Heather R. Higgins is president and CEO of Independent Women’s Voice. Carrie Lukas is vice president of policy and economics at Independent Women’s Voice. They wrote this for InsideSources.com.
Donald Trump promises to make America great again. Ironically, Trump may ultimately make the Republican Party great again — by being our “Pogo” epiphany: “We have met the enemy, and he is us.”
Ronald Reagan appealed beyond the traditional conservative base, to groups such as white working-class voters, formerly known as “Reagan Democrats.”
Unfortunately, Trump’s methods of bringing in new voters alienates old ones, as well as a large share of others who could potentially be persuaded. Polls show nearly half of Republicans would be dissatisfied with his nomination, and two-thirds of all voters view him unfavorably. That’s not expanding the party tent; it’s badly remodeling it.
But Republicans deserve the Trumping they are getting. Reagan did two core things that the GOP establishment, on the one hand, and passionate conservatives, on the other, have not done for a long time
First, Reagan didn’t let the perfect be the enemy of the good; he compromised, and understood the value of small wins — or, as he called it, taking slices rather than demanding the whole loaf at once.
Second, he spoke to and empathized with the problems of every American.
For most of two decades — really since the 1994 Gingrich Revolution was stymied by President Bill Clinton — Republican leadership in Washington has focused on avoiding whatever they saw as another public relations disaster. The D.C. and New York media have been their primary audience; keeping their own voters happy, a lesser priority.
Many influential conservative thought leaders — from radio hosts, to think-tank heads, to grassroots organizers — went in the other direction. Understandably frustrated with party leaders’ timidity, they encouraged the conservative base to demand the conservative agenda without compromise.
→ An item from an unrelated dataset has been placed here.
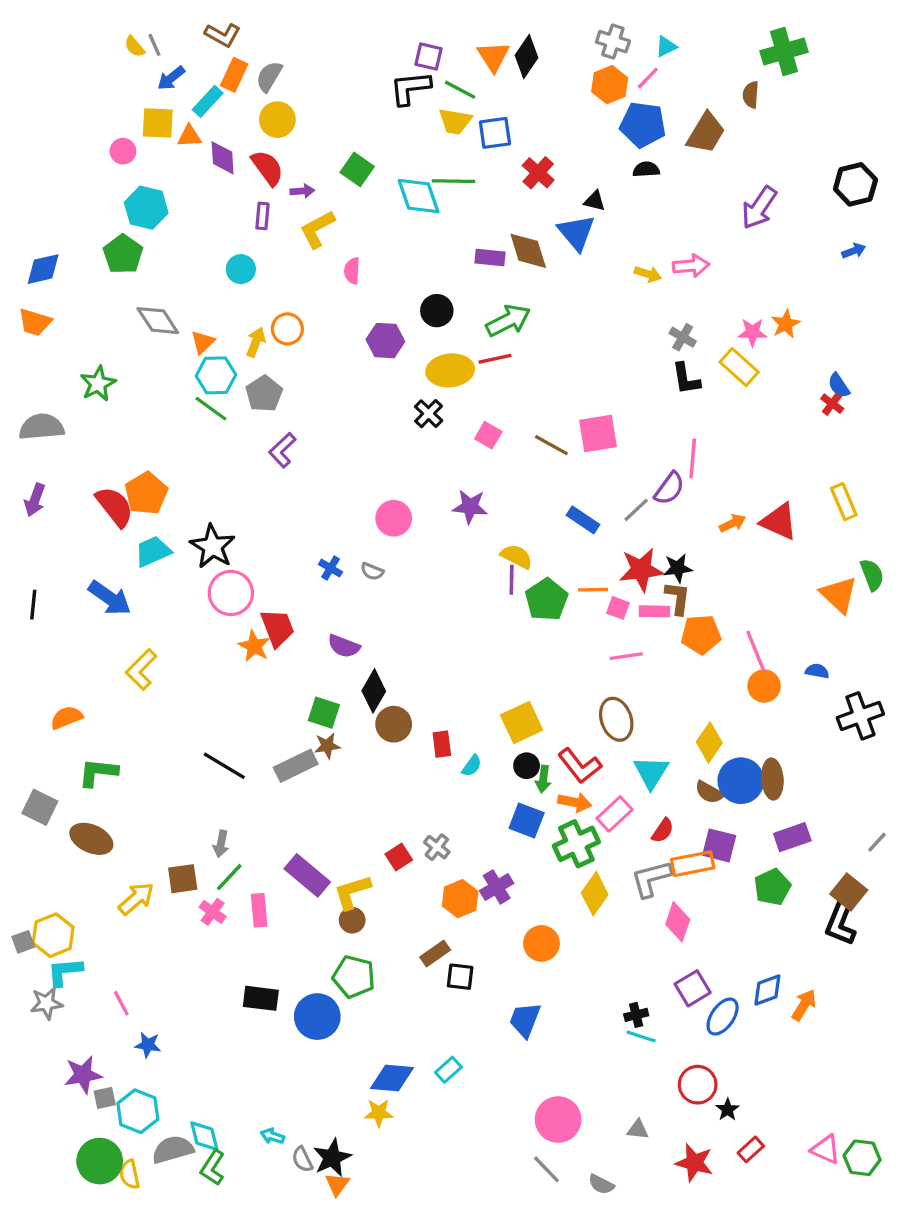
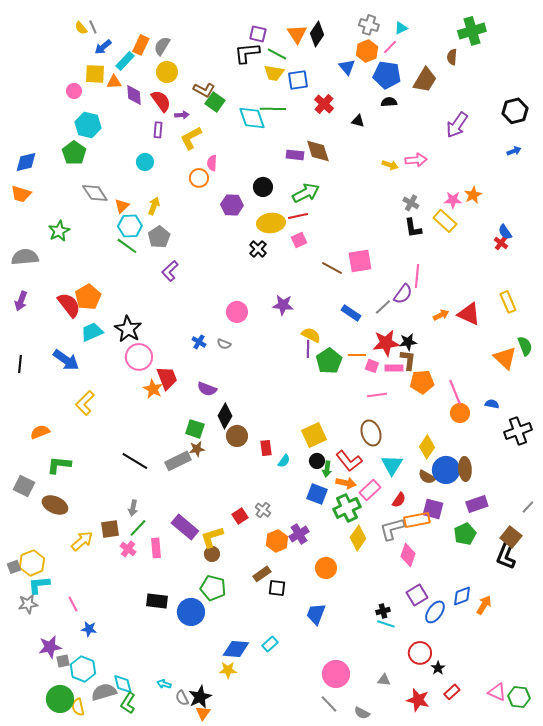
brown L-shape: (223, 35) -> (204, 90), moved
blue triangle: (576, 233) -> (347, 67), moved, size x0.7
orange circle: (287, 329) -> (199, 178), moved
pink square: (488, 435) -> (299, 240), moved, turned 35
That sounds wonderfully principled. Yet in practice it has repeatedly crippled our effectiveness, led at best to costly Pyrrhic victories, and doomed any actual conservative progress. The examples are legion. Estimates, for example, are that this quest for the perfect will cost Americans $100 billion more in taxes over a decade because conservatives on principle refused to go along with a compromise extending the Bush tax cuts — and ended up with a worse deal.
In recent budget battles, the principled stand of stalwart conservatives to never vote for any budget funding departments and programs despised by their base meant that every Democrat who would fill that void would get a concession. And that has left us with budgets far larger than they had to be, hardly any conservative victories, laws like Obamacare proceeding without a dent, and a public perception that Republicans don’t win.
But when it comes to Trump’s voters, winning matters. What uncompromising conservatives hailed last fall as a conservative victory — getting a veto from Obama on Obamacare — was viewed as yet another wasted opportunity to actually accomplish something real.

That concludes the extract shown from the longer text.